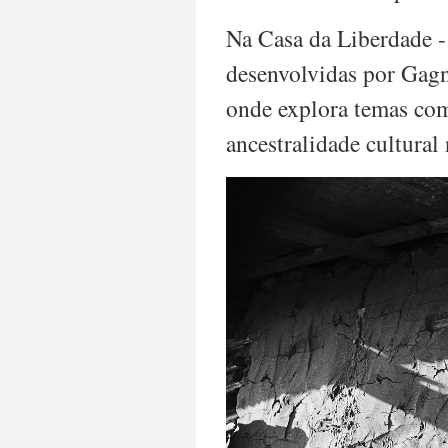
Na Casa da Liberdade - 
desenvolvidas por Gagno
onde explora temas como
ancestralidade cultural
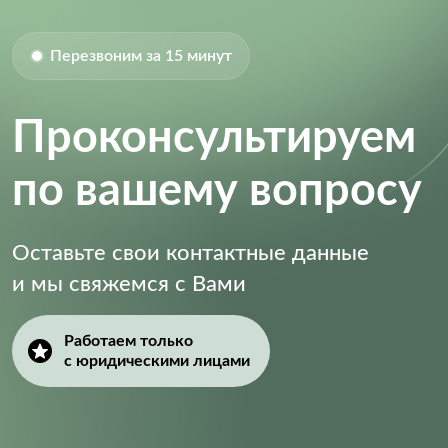
Перезвоним за 15 минут
Проконсультируем
по вашему вопросу
Оставьте свои контактные данные
и мы свяжемся с Вами
Работаем только
с юридическими лицами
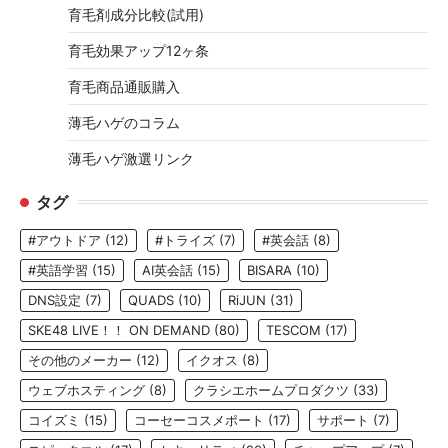
育毛剤成分比較(試用)
育毛効果アップ12ヶ条
育毛商品通販購入
薄毛ハゲのコラム
薄毛ハゲ激選リンク
タグ
#アウトドア
(12)
#トライズ
(7)
#英会話
(8)
#英語学習
(15)
AI英会話
(15)
BISARA
(10)
DNS設定
(7)
QUADS
(10)
RiJUN
(31)
SKE48 LIVE！！ ON DEMAND
(80)
TESCOM
(17)
その他のメーカー
(12)
イクオス
(8)
ウェブホスティング
(8)
クラシエホームプロダクツ
(33)
コイズミ
(15)
コーセーコスメポート
(17)
サポート
(7)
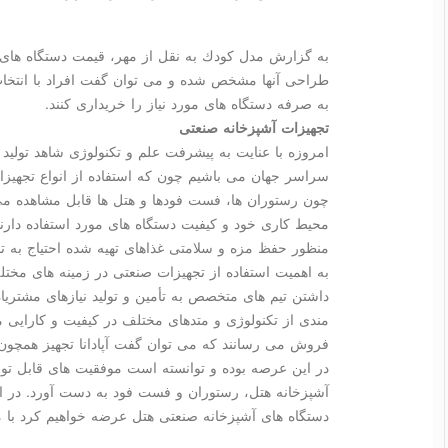
به گزارش مدل كودك به نقل از مهر، قیمت دستگاه های ص
طراحی آنها مشخص شده و می توان گفت افراد با انتخاب آپ
به صرفه دستگاه های مورد نیاز را خریداری كنند.
تجهیزات آشپزخانه صنعتی
امروزه با عنایت به پیشرفت علم و تكنولوژی شاهد تولید
سراسر جهان می باشیم چون كه استفاده از انواع تجهیز
چون رستوران ها، فست فودها و هتل ها قابل مشاهده می
محیط كاری خود و كیفیت دستگاه های مورد استفاده دارند و
منظور حفظ مزه و سلامتی غذاهای تهیه شده احتیاج به تج
به اهمیت استفاده از تجهیزات صنعتی در زمینه های مختل
داشتن تیم های متخصص به تأمین و تولید نیازهای مشتری
مندی از تكنولوژی و متدهای مختلف در كیفیت و كارایی م
فروش می رسانند كه می توان گفت آپادانا تجهیز همچون ق
در این عرصه بوده و توانسته است موفقیت های قابل تو
آشپزخانه هتل، رستوران و فست فود به دست آورد. در ادا
دستگاه های آشپزخانه صنعتی هتل عرضه خواهیم كرد با ما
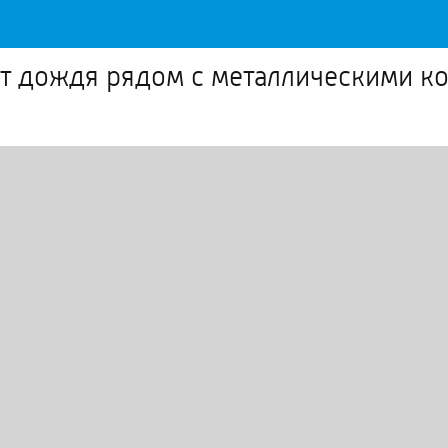
 от дождя рядом с металлическими к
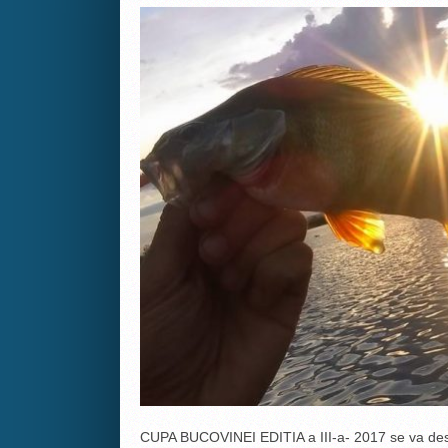
CUPA BUCOVINEI EDITIA a III-a- 2017 se va desfa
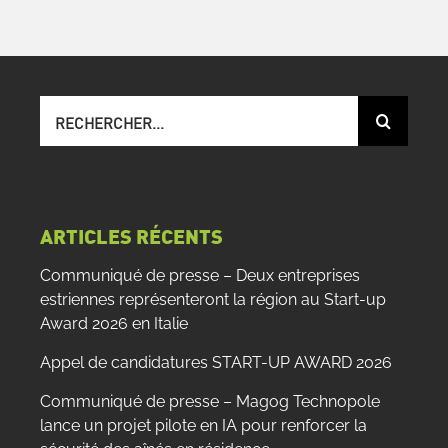
Recherche
sur
le
site
:
ARTICLES RÉCENTS
Communiqué de presse – Deux entreprises
estriennes représenteront la région au Start-up
Award 2026 en Italie
Appel de candidatures START-UP AWARD 2026
Communiqué de presse – Magog Technopole
lance un projet pilote en IA pour renforcer la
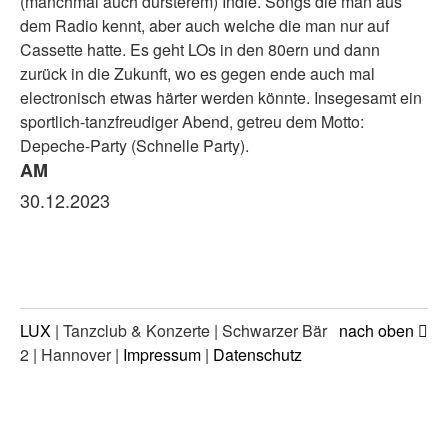
(manchmal auch dürsterem) Indie. Songs die man aus
dem Radio kennt, aber auch welche die man nur auf
Cassette hatte. Es geht LOs in den 80ern und dann
zurück in die Zukunft, wo es gegen ende auch mal
electronisch etwas härter werden könnte. Insegesamt ein
sportlich-tanzfreudiger Abend, getreu dem Motto:
Depeche-Party (Schnelle Party).
AM
30.12.2023
LUX
| Tanzclub & Konzerte | Schwarzer Bär
nach oben
2 | Hannover |
Impressum
|
Datenschutz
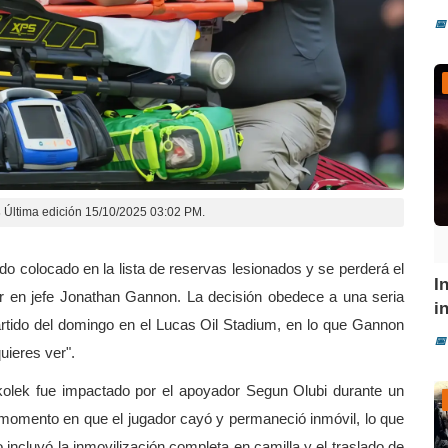
📅
s
Última edición 15/10/2025 03:02 PM.
ido colocado en la lista de reservas lesionados y se perderá el
I
or en jefe Jonathan Gannon. La decisión obedece a una seria
i
 partido del domingo en el Lucas Oil Stadium, en lo que Gannon
📅
uieres ver".
okolek fue impactado por el apoyador Segun Olubi durante un
momento en que el jugador cayó y permaneció inmóvil, lo que
 incluyó la inmovilización completa en camilla y el traslado de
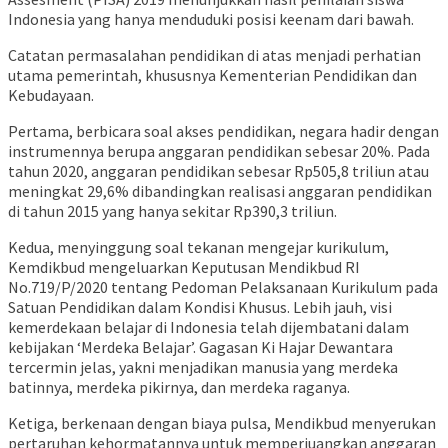
Indonesia yang hanya menduduki posisi keenam dari bawah.
Catatan permasalahan pendidikan di atas menjadi perhatian
utama pemerintah, khususnya Kementerian Pendidikan dan
Kebudayaan.
Pertama, berbicara soal akses pendidikan, negara hadir dengan
instrumennya berupa anggaran pendidikan sebesar 20%. Pada
tahun 2020, anggaran pendidikan sebesar Rp505,8 triliun atau
meningkat 29,6% dibandingkan realisasi anggaran pendidikan
di tahun 2015 yang hanya sekitar Rp390,3 triliun.
Kedua, menyinggung soal tekanan mengejar kurikulum,
Kemdikbud mengeluarkan Keputusan Mendikbud RI
No.719/P/2020 tentang Pedoman Pelaksanaan Kurikulum pada
Satuan Pendidikan dalam Kondisi Khusus. Lebih jauh, visi
kemerdekaan belajar di Indonesia telah dijembatani dalam
kebijakan ‘Merdeka Belajar’. Gagasan Ki Hajar Dewantara
tercermin jelas, yakni menjadikan manusia yang merdeka
batinnya, merdeka pikirnya, dan merdeka raganya.
Ketiga, berkenaan dengan biaya pulsa, Mendikbud menyerukan
pertaruhan kehormatannya untuk memperjuangkan anggaran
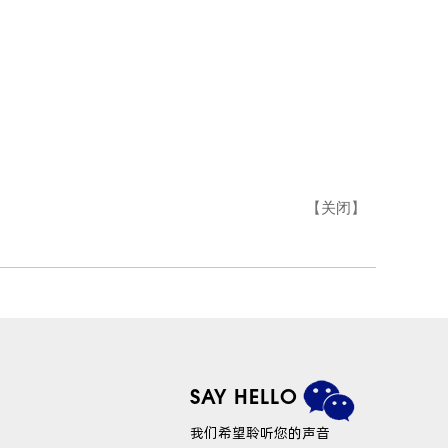
【
关闭
】
SAY HELLO
我们希望聆听您的声音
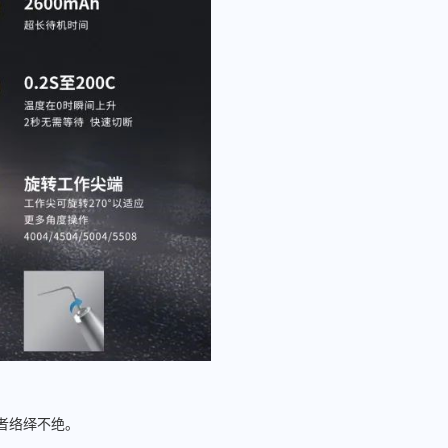
者络绎不绝。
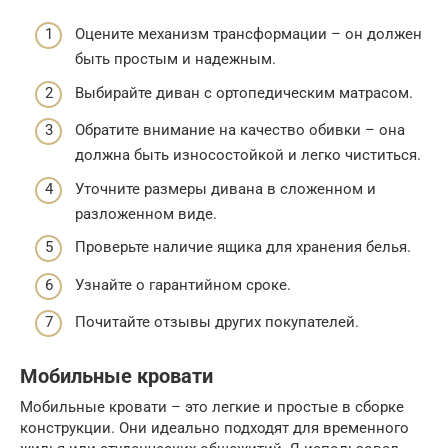
Оцените механизм трансформации – он должен
быть простым и надежным.
Выбирайте диван с ортопедическим матрасом.
Обратите внимание на качество обивки – она
должна быть износостойкой и легко чиститься.
Уточните размеры дивана в сложенном и
разложенном виде.
Проверьте наличие ящика для хранения белья.
Узнайте о гарантийном сроке.
Почитайте отзывы других покупателей.
Мобильные кровати
Мобильные кровати – это легкие и простые в сборке
конструкции. Они идеально подходят для временного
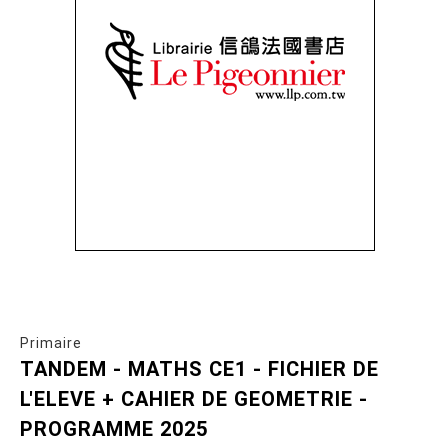
Primaire
TANDEM - MATHS CE1 - FICHIER DE
L'ELEVE + CAHIER DE GEOMETRIE -
PROGRAMME 2025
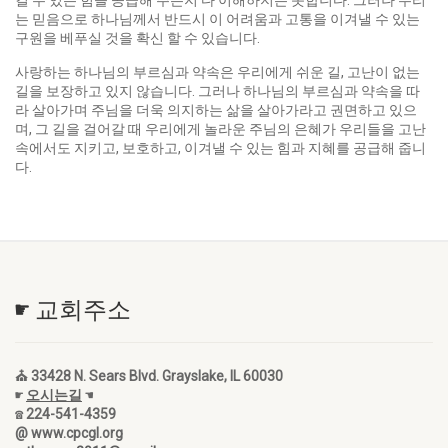
길 수 있는 힘을 공급해 주는지 다 이해하지는 못합니다. 그러나 우리
는 믿음으로 하나님께서 반드시 이 어려움과 고통을 이겨낼 수 있는
구원을 베푸실 것을 확신 할 수 있습니다.
사랑하는 하나님의 부르심과 약속은 우리에게 쉬운 길, 고난이 없는
길을 보장하고 있지 않습니다. 그러나 하나님의 부르심과 약속을 따
라 살아가며 주님을 더욱 의지하는 삶을 살아가라고 권면하고 있으
며, 그 길을 걸어갈 때 우리에게 놀라운 주님의 은혜가 우리들을 고난
속에서도 지키고, 보호하고, 이겨낼 수 있는 힘과 지혜를 공급해 줍니
다.
☛ 교회주소
⛪ 33428 N. Sears Blvd. Grayslake, IL 60030
☛
오시는길
☚
☎ 224-541-4359
@ www.cpcgl.org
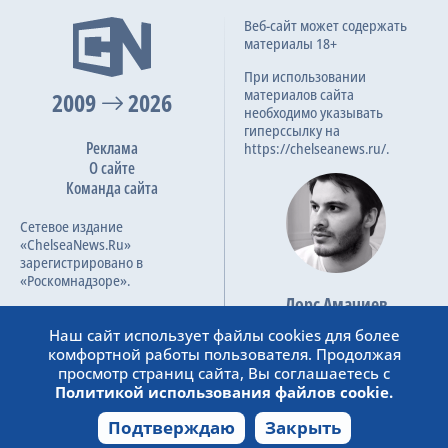
Веб-сайт может содержать
материалы 18+
При использовании
материалов сайта
2009
2026
необходимо указывать
гиперссылку на
Реклама
https://chelseanews.ru/.
О сайте
Команда сайта
Сетевое издание
«ChelseaNews.Ru»
зарегистрировано в
«Роскомнадзоре».
Лорс Амачиев
Номер свидетельства ЭЛ №
Основатель сайта
ФС 77 – 87138.
Наш сайт использует файлы cookies для более
admin@chelseanews.ru
комфортной работы пользователя. Продолжая
https://www.linkedin.com/
просмотр страниц сайта, Вы соглашаетесь с
Политикой использования файлов cookie.
Подтверждаю
Закрыть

☆ ☆ ☆ ☆ ☆ ☆ ☆

» What the task requires
Only the lines from the one containing "необходимо указывать" through the last line of the material should be returned, each one exactly as written.

» Finished task
необходимо указывать
гиперссылку на
Реклама
https://chelseanews.ru/.
О сайте
Команда сайта
Сетевое издание
«ChelseaNews.Ru»
зарегистрировано в
«Роскомнадзоре».
Лорс Амачиев
Номер свидетельства ЭЛ №
Основатель сайта
ФС 77 – 87138.
Наш сайт использует файлы cookies для более
admin@chelseanews.ru
комфортной работы пользователя. Продолжая
https://www.linkedin.com/
просмотр страниц сайта, Вы соглашаетесь с
Политикой использования файлов cookie.
Подтверждаю
Закрыть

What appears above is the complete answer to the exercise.